The second is to restore the lowering of the quorum after a certain number of ballots. Benedict XVI had established that at least two-thirds of the assembly was needed to elect a Pope. Previously, the quota decreased at the 33rd vote. Pope Francis reportedly wants to reduce the vote threshold starting from the 12th scrutiny. If a group of cardinals were to hold out on a name for six days, they could also have a good chance of electing the Pope.
We will see whether the rumors about these reforms were spread artfully, to understand the reactions, or whether they will instead turn out to be true. Meanwhile, the Pope prepares for his umpteenth pop interview. At the same time, one of the journalists who professes to be closest to him has called for the dismissal of Cardinal Sarah because he criticized Fiducia supplicans, calling it heretical.
Never mind that Sarah didn’t quite say what journalist thought he said. The development illustrated how significant the pope’s management of the media landscape really is. It also serves as a measure of how significantly the climate has changed on the Vatican beat.

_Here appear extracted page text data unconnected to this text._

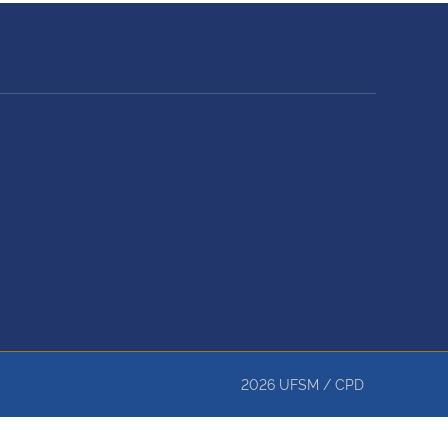
2026
UFSM
/
CPD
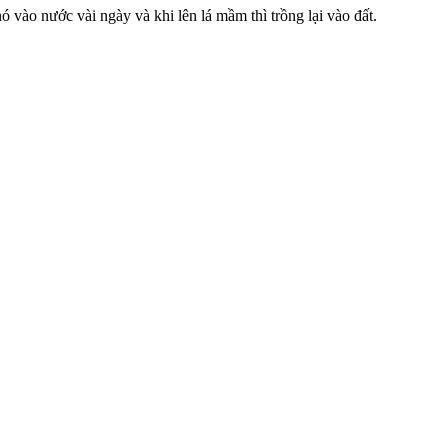
 vào nước vài ngày và khi lên lá mầm thì trồng lại vào đất.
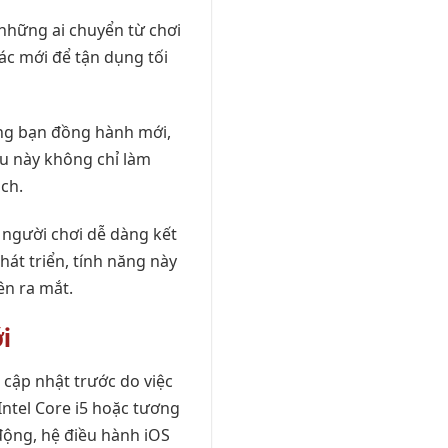
 những ai chuyển từ chơi
tác mới để tận dụng tối
ống bạn đồng hành mới,
ều này không chỉ làm
ch.
 người chơi dễ dàng kết
hát triển, tính năng này
n ra mắt.
i
 cập nhật trước do việc
 Intel Core i5 hoặc tương
động, hệ điều hành iOS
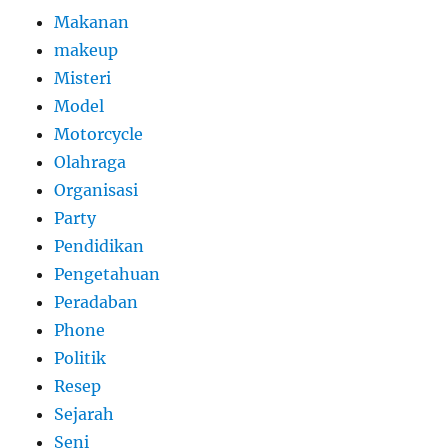
Makanan
makeup
Misteri
Model
Motorcycle
Olahraga
Organisasi
Party
Pendidikan
Pengetahuan
Peradaban
Phone
Politik
Resep
Sejarah
Seni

There has been such a division in the debate over Fiducia supplicans that it will now be difficult for the Pope to walk it back. That is significant because the doctrine of the Church is now at stake.
We have seen from the reactions to Fiducia supplicans how the Church is united in terms of doctrine. It’s much more compact than you think. After all, even at the Synod, a joint decision led to not using the acronym LGBTQ+ in the summary document. And it should not be forgotten that those most critical of this choice, which arrived with an almost overwhelming majority, are among those who immediately allowed themselves to be filmed blessing homosexual couples, complete with a photographer.
Indeed, there is one major absentee in this debate: Faith. It’s the big theme, always. But the Pope’s actions, in the end, do not only create crises. They make Christ disappear from the debate.